Presently he bent down and picked up a twig which lay on the ground at his feet. He began to strip the leaves from it with careful slowness, and he kept his eyes fixed on it as he went on talking.
"Ye'll never guess who I've ben a-talkin' to to-day, an' what I've ben talkin' to 'em about."
She put her hand on his knee caressingly.
"Tell me, father," she said.
He laughed a jerky, high-pitched laugh.
"I've ben talkin' to Jedge Powers," he said. "He's up yere from Howelsville, a-runnin' fer senator. He's sot his mind on makin' it, too, an' he was a-tellin' me what his principles was. He--he's got a heap o' principles. An' he told me his wife an' family was a-goin' to Europe. He was mighty sosherble--an' he said they was a-goin' to Europe."
He had stripped the last leaf from the twig and had begun upon the bark. Just at this juncture it slipped from his hand and fell on the ground. He bent down again to pick it up.
"Louisianny," he said, "how--would ye like to go to Europe?"
She started back amazed, but she could not catch even a glimpse of his face, he was so busy with the twig.
"I go to Europe--I!" she said. "I don't--I never thought of it. It is not people like us who go to Europe, father."
"Louisianny," he said, hurriedly, "what's agin it? Thar aint nothin'--nothin'! It come in my mind when Powers was a-tellin' me. I ses to myself, 'Why, here's the very thing fer Louisianny! Travel an'
furrin langwidges an' new ways o' doin'. It's what she'd oughter hed long ago.' An' Powers he went on a-talkin' right while I was a-steddyin, an' he ses: 'Whar's that pretty darter o' yourn thet we was so took with when we pa.s.sed through Hamilton last summer? Why,' ses he,--he ses it hisself, Louisianny,--'why don't ye send her to Europe?
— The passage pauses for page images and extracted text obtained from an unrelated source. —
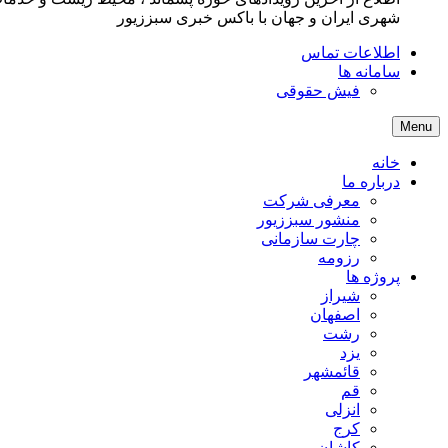
شهری ایران و جهان با باکس خبری سبززیور
اطلاعات تماس
سامانه ها
فیش حقوقی
Menu
خانه
درباره ما
معرفی شرکت
منشور سبززیور
چارت سازمانی
رزومه
پروژه ها
شیراز
اصفهان
رشت
یزد
قائمشهر
قم
انزلی
کرج
کاشان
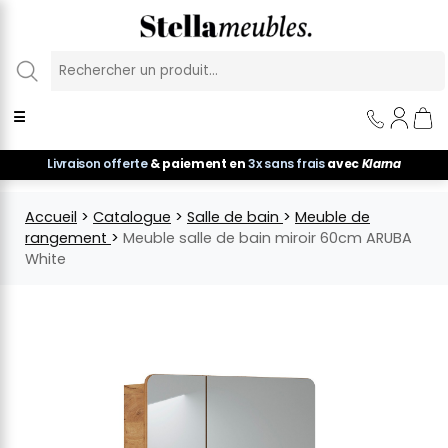
Panneau de gestion des cookies
☰
Livraison offerte
& paiement en
3x sans frais
avec
Klarna
Accueil
>
Catalogue
>
Salle de bain
>
Meuble de
rangement
>
Meuble salle de bain miroir 60cm ARUBA
White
Let her go with my wife. She'll take care of her.' An' I stopped him right thar. 'Do ye mean it, Jedge?' I ses. 'Yes,' ses he. 'Why not?
My wife an' daughter hev talked about her many a time, an' said how they'd like to see her agin. Send her,' ses he. 'You're a rich man, an' ye kin afford it, Squire, if ye will.' An' I ses, 'So I kin ef she'd like to go, an' what's more, I'm a-goin' to ask her ef she would--fer thar aint nothin' agin it--nothin'.'"
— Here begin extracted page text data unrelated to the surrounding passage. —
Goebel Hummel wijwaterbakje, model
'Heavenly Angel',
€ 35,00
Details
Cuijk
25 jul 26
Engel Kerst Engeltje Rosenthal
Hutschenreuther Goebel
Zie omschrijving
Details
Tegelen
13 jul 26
He paused for a moment and turned to look at her.
"Thet's what I was steddyin' about mostly, Louisianny," he said, "when I set yere afore ye come."
She had been sitting beside him, and she sprang to her feet and stood before him.
"Father," she cried, "are you tired of me?"
"Tired of ye, Louisianny?" he repeated. "Tired of ye?"
She flung out her hand with a wild gesture and burst into tears.
"Are you tired of me?" she said again. "Don't you love me any more?
Don't you want me as you used to? Could you do without me for months and months and know I was far away and couldn't come to you? No, you couldn't. You couldn't. I know that, though something--I don't know what--has come between us, and I feel it every minute, and most when you are kindest. Is there nothing in the way of my going away--nothing? Think again."